Machine Teaching for Inverse Reinforcement Learning: Algorithms and Applications

Authors: Daniel S. Brown, Scott Niekum7749-7758

AAAI 2019 | Conference PDF | Archive PDF | Plain Text | LLM Run Details

Reproducibility Variable Result LLM Response
Research Type Experimental We apply our proposed machine teaching algorithm to two novel applications: providing a lower bound on the number of queries needed to learn a policy using active IRL and developing a novel IRL algorithm that can learn more efficiently from informative demonstrations than a standard IRL approach. and Table 1: Comparison of Uncertainty Volume Minimization (UVM) and Set Cover Optimal Teaching (SCOT) averaged across 20 random 9x9 grid worlds with 8-dimensional features.
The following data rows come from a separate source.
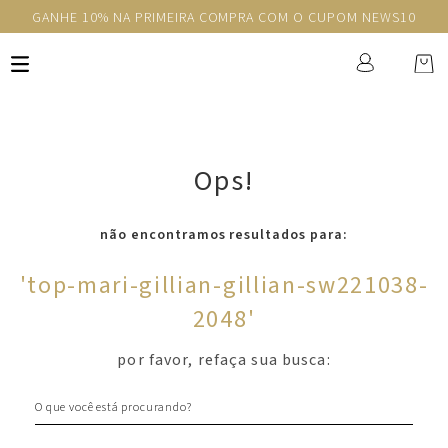
GANHE 10% NA PRIMEIRA COMPRA COM O CUPOM NEWS10
Ops!
não encontramos resultados para:
'
top-mari-gillian-gillian-sw221038-
2048
'
por favor, refaça sua busca:
O que você está procurando?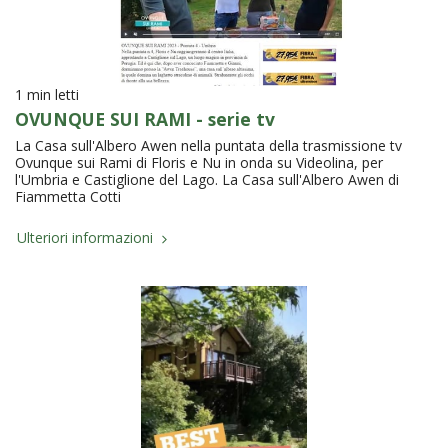
1 min letti
OVUNQUE SUI RAMI - serie tv
La Casa sull'Albero Awen nella puntata della trasmissione tv
Ovunque sui Rami di Floris e Nu in onda su Videolina, per
l'Umbria e Castiglione del Lago. La Casa sull'Albero Awen di
Fiammetta Cotti
Ulteriori informazioni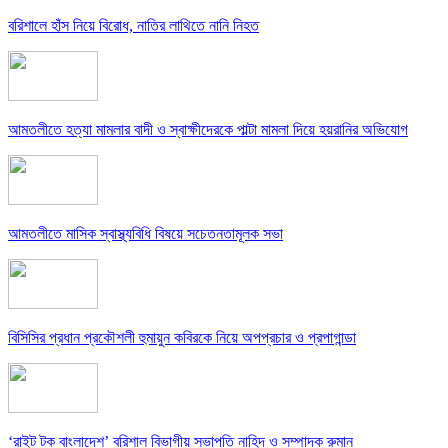
বরিশালে হাঁস নিয়ে বিরোধ, নাতির লাথিতে নানি নিহত
আমতলীতে হত্যা মামলার বাদী ও স্বাক্ষীদেরকে পাল্টা মামলা দিয়ে হয়রানির অভিযোগ
আমতলীতে মাসিক স্বাস্থ্যবিধি বিষয়ে সচেতনতামূলক সভা
বিসিসির প্রধান প্রকৌশলী হুমায়ুন কবিরকে নিয়ে অপপ্রচার ও প্রপাগান্ডা
‘রাইট টক বাংলাদেশ’ বরিশাল বিভাগীয় সভাপতি নাহিদ ও সম্পাদক রুমান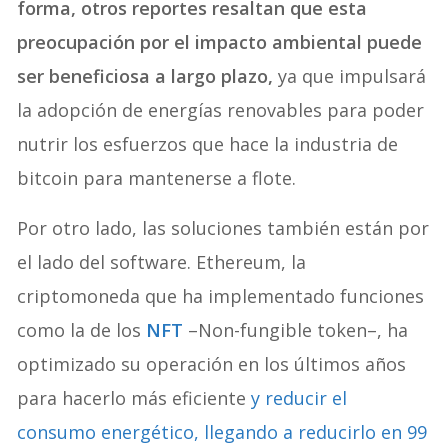
forma, otros reportes resaltan que esta
preocupación por el impacto ambiental puede
ser beneficiosa a largo plazo,
ya que impulsará
la adopción de energías renovables para poder
nutrir los esfuerzos que hace la industria de
bitcoin para mantenerse a flote.
Por otro lado, las soluciones también están por
el lado del software. Ethereum, la
criptomoneda que ha implementado funciones
como la de los
NFT
–Non-fungible token–, ha
optimizado su operación en los últimos años
para hacerlo más eficiente
y reducir el
consumo energético, llegando a reducirlo en 99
UVM(x) was run using x Monte Carlo samples. UVM underestimates the number of (s, a) pairs needed to teach π .
Researcher Affiliation Academia Daniel S. Brown, Scott Niekum Department of Computer Science University of Texas at Austin {dsbrown,sniekum}@cs.utexas.edu
Pseudocode Yes Algorithm 1 Set Cover Optimal Teaching (SCOT)
Open Source Code No The paper refers to an arXiv preprint of a full paper, but does not provide any explicit statement about releasing source code for the described methodology or a link to a code repository.
Open Datasets No The experiments were conducted on self-generated 'random 9x9 grid worlds' and 'random 10x10 grid worlds' with varying features, and a 'ball sorting task' environment, which are custom simulated environments rather than publicly available datasets with concrete access information (links, DOIs, or formal citations).
Dataset Splits No The paper describes experiments in simulated environments and the generation of demonstrations (e.g., 'generated demonstrations from 50 random rewards'), but it does not provide specific details on training, validation, or test dataset splits (e.g., percentages, sample counts, or predefined split citations) needed to reproduce data partitioning.
Hardware Specification No The paper does not provide any specific hardware details such as GPU/CPU models, processor types, or memory amounts used for running its experiments.
Software Dependencies No The paper does not provide specific ancillary software details such as library or solver names with version numbers needed to replicate the experiment.
Experiment Setup No The paper mentions λ as a hyperparameter (e.g., 'where λ ≥ 0 is a hyperparameter modeling the confidence that the demonstrations are informative') but does not provide specific values used in the experiments. No other concrete hyperparameter values, training configurations, or system-level settings are detailed.